Quant à Priscille Kanouo, accompagnée de ses deux petites filles, de 20 mois et de 5 ans, et de sa mère, qui était venue leur rendre visite au Canada, elle s'envole pour Winnipeg avant de poursuivre le voyage par autocar.

Priscille Kanouo et Jean Marc Ngosso, un couple de Camerounais qui vit à Thompson .C'est en janvier 2012 que Priscille Kanouo et Jean Marc Ngosso sont arrivés au Canada à quelques jours d'intervalle. Photo : Famille Ngosso

Une odyssée en pleine nuit dont elle garde en tête les moindres détails. « Ce n'était pas un voyage facile. Après 10 heures de route, sans même aucune maison sur le chemin, nous voilà subitement dans un coin perdu. J'étais choquée, car je ne m'attendais pas à ça », dit-elle.

À Thompson, la famille est chaleureusement accueillie par le directeur Daniel Couture et sa femme, Julia Couture.

Ils nous proposaient des activités à faire, nous invitaient chez eux, et ils le font encore. Ce qui fait qu'on se sent moins isolés.

Priscille Kanouo

Jean Marc Ngosso est même devenu, depuis, un mordu de motoneige et du ski, qu'il pratique chaque fois qu’il en a l’occasion avec Daniel Couture. Il dit apprécier aussi Thompson pour sa nature magnifique. « Tout est aussi très proche. Je suis quasiment à une minute de mon lieu de travail », note-t-il.

La famille fait aussi ses propres activités comme des sorties au restaurant, à l'église ou à la neige avec les enfants.

Le choix d'émigrer au Canada

C’est en 2011 que Priscille Kanouo a commencé sa procédure d’immigration pour le Canada. « J'étais tannée. Avec ma maîtrise en biochimie, je ne trouvais pas de travail », dit-elle.

Le 18 janvier 2012, elle débarque au Québec. Cinq jours plus tard, c'est au tour de Jean Marc Ngosso de fouler le sol canadien. Au Cameroun, il travaillait dans une entreprise immobilière. Au Québec, le couple vit de petits boulots : Priscille Kanouo travaille dans un centre d'appels, et Jean Marc, dans des entrepôts.

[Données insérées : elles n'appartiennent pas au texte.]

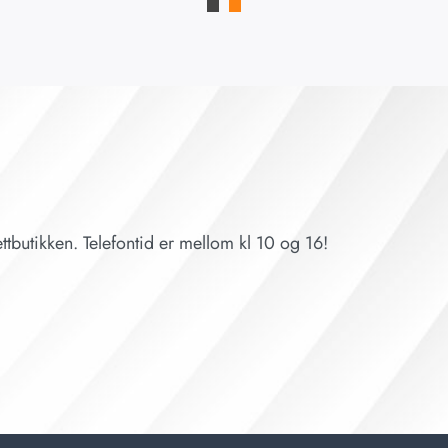
ttbutikken. Telefontid er mellom kl 10 og 16!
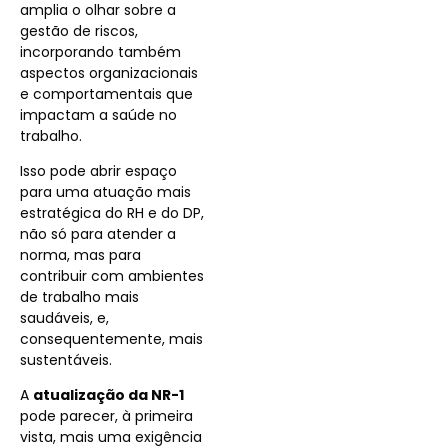
amplia o olhar sobre a
gestão de riscos,
incorporando também
aspectos organizacionais
e comportamentais que
impactam a saúde no
trabalho.
Isso pode abrir espaço
para uma atuação mais
estratégica do RH e do DP,
não só para atender a
norma, mas para
contribuir com ambientes
de trabalho mais
saudáveis, e,
consequentemente, mais
sustentáveis.
A
atualização da NR-1
pode parecer, à primeira
vista, mais uma exigência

Jean Marc Ngosso portant un casque est assis sur une motoneige pendant qu'un homme avec une cagoule se tient debout devant sa motoneige.Jean Marc Ngosso fait de la motoneige Photo : Famille Ngosso

Pour améliorer leur quotidien, ils décident tous les deux de retourner sur les bancs de l'école. Priscille Kanouo s'inscrit au Cégep de Maisonneuve où elle obtient un diplôme d'études collégiales en procédé chimique, puis un travail dans une compagnie pharmaceutique.

Quant à Jean Marc Ngosso, il décroche un diplôme en mécanique d'engins de chantiers et un emploi, qu’il finit par abandonner parce qu’il était très physique.

« Mon conjoint n'était pas satisfait de notre quotidien. Il trouvait qu'on versait dans des domaines qui ne nous convenaient pas vraiment. Il a toujours voulu enseigner, moi aussi. Alors, il m'a convaincue de m'inscrire au programme d'éducation », se souvient Priscille Kanouo.

Aujourd'hui, Priscille Kanouo et Jean Marc Ngosso se disent épanouis à Thompson. Pour combien temps encore? Ils affirment l'ignorer. « Tout est possible », répondent-ils.